Todd Aaron has been institutionalized at Payton LivingCenter since the age of 11. Despite occasional thoughts about living back home, Todd is mostly content at Payton, where he’s something of an ambassador to new residents. But when a series of events shakes up Todd’s quiet life, returning home takes on a new urgency.
In his fourth novel, Best Boy, Eli Gottlieb channels the voice of a middle-aged autistic man with uncanny authenticity and power. We asked the author a few questions about his remarkable new book and its unforgettable narrator.
You have written that your first novel, told from the point of view of a teen with an autistic brother, was somewhat autobiographical. Are there autobiographical elements in Best Boy as well?
Yes, the book is loosely inspired by my childhood with my brother, who has been institutionalized for autism since he was 11 years old. It’s also informed by the many years I spent visiting him in his various therapeutic communities.
Todd’s narration is shaped by his autism and the limits of what he can express. This leads to some unique and even poetic imagery, as well as unexpected humor. How did you develop this voice?
I initially wrote the book in the second person. The second person, with its peculiar ambiguity—is the writer addressing himself or the reader—was useful as a mapping tool to chart the perceptual universe of the narrator.
I then rewrote it in the first person, while trying to retain not only the freshness of his perception but the strangeness within the individual sentences. That was the real labor—to make do without my literary reliance on simile, metaphor and the conventionally prettifying resources of “style.” There are very few commas in the book. The sentences are bluntly declarative. It was refreshing and also difficult to work against my own grain, but I hope it added to the verisimilitude of the finished product. As for the deeper wellsprings of that voice—they remain a mystery.
You include so many details that show how Todd experiences the world. My favorite is his mistrust of animals, which he sees as people “who had been crushed into strange bodies.” Did details like this come from your research? Did you find any first-person accounts of adults living with autism?
I read here and there on autism and the history of the malady, but no, I didn’t read any accounts to find the particularities of the narrator’s outlook. I simply drew on my memories. A fear of cats and dogs, by the way, is a characteristic of classical autism, and in the example you cite I attempted to come up with a reason why the most innocent, floppy-eared beagle should be a terrifying beast to my brother.
After the book was done, I did read a powerful memoir called Boy Alone, by Karl Taro Greenfeld. His younger brother was Noah, the autistic boy who became a huge celebrity in the 1970s when his dad wrote a book about him. Karl’s upbringing had uncanny similarities to my own.
Even though Todd’s mother is long dead by the time the book opens, you manage to provide a truly touching portrait of their relationship.
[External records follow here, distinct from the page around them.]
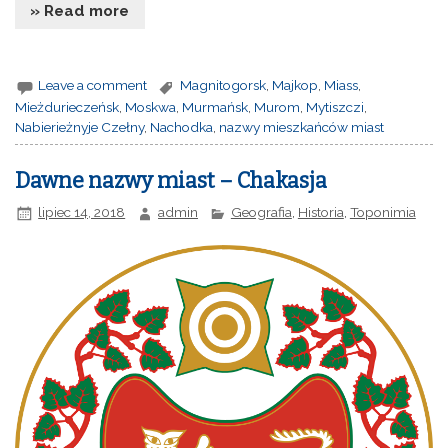
» Read more
Leave a comment
Magnitogorsk
,
Majkop
,
Miass
,
Mieżdurieczeńsk
,
Moskwa
,
Murmańsk
,
Murom
,
Mytiszczi
,
Nabierieżnyje Czełny
,
Nachodka
,
nazwy mieszkańców miast
Dawne nazwy miast – Chakasja
lipiec 14, 2018
admin
Geografia
,
Historia
,
Toponimia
How did his mother shape Todd?
Clearly, her relationship to him was one of intense, nearly interwoven closeness, as often happens between mothers and developmentally disabled children. Her love for him is a kind of inner landscape he longs to return to, or a sea whose tides he feels moving in his own chest.
The idea of his childhood home is a powerful draw for Todd, even though it holds as many bad memories as good ones. Can you tell us a little about what home represents in this book?
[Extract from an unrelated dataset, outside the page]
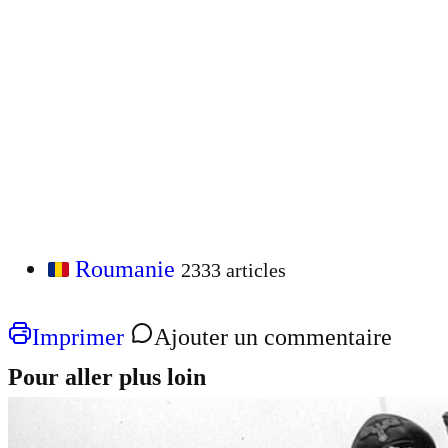
Roumanie
2333 articles
Imprimer
Ajouter un commentaire
Pour aller plus loin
I think home in this book represents a warmth and wholeness, a time, in the words of Wordsworth, the great poet of childhood, “when meadow, grove and stream . . . did seem apparalled in celestial light.” Almost everybody misses their home-world on some level, even if, as in the case of Todd, it was a place and time where he had to endure a tremendous amount of difficulty.
Because of his lack of understanding of the full emotional range of what’s going on around him, and his inability to express a lot of what he does understand, Todd is almost childlike. And just as they are for children, these qualities are both insulating and dangerous. What do you think is the difference between a child narrator and an autistic narrator?
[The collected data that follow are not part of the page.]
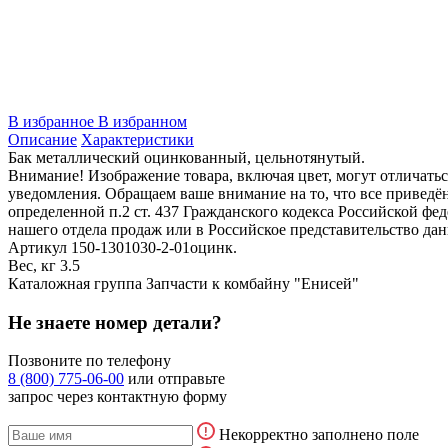
В избранное
В избранном
Описание
Характеристики
Бак металлический оцинкованный, цельнотянутый.
Внимание! Изображение товара, включая цвет, могут отличать
уведомления. Обращаем ваше внимание на то, что все привед
определенной п.2 ст. 437 Гражданского кодекса Российской ф
нашего отдела продаж или в Российское представительство дан
Артикул
150-1301030-2-01оцинк.
Вес, кг
3.5
Каталожная группа
Запчасти к комбайну "Енисей"
Не знаете номер детали?
Позвоните по телефону
8 (800) 775-06-00
или отправьте
запрос через контактную форму
Некорректно заполнено поле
That’s a wonderful question. I think the two narrators, child and autistic, can merge in many ways—the vulnerability coupled with an openness to experience and the freshness of perception.
The autistic narrator has the added burden of an actual malady, which skews things inevitably—it can turn him deeply rageful, as when Todd gets his “volts,” which are nearly epileptoid in their fury—or when, despite his apparent innocence, he has to deal with the social shame of looking and behaving differently, a fact that filters in to his consciousness despite his seeming indifference to it. There’s a reason that older autistic men and women are often, characteristically, stooped.
How and where do you write?
Kafka wanted to be lowered in a bucket to the bottom of a well shaft. I’ll settle for anywhere quiet, away from the Internet and social stimulation. Much of Best Boy was written in a submarine-like garden apartment in Brooklyn, along with many solitary weeks spent at a friend’s isolated house on Shelter Island.
What are you working on next?
Something entirely new—a historical novel. It’s killing me.